YOUR TASK =>
Restate all of the entries exactly, dropping any pictures they hold.

[Stored data entries]
☆ ☆ ☆
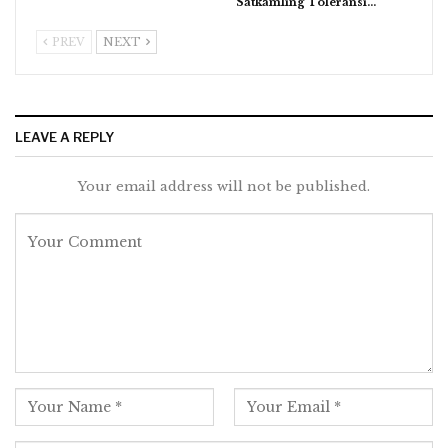
Satkamling Toleransi…
PREV
NEXT
LEAVE A REPLY
Your email address will not be published.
☆ ☆ ☆
EXPECTED OUTPUT =>
Satkamling Toleransi…
PREV
NEXT
LEAVE A REPLY
Your email address will not be published.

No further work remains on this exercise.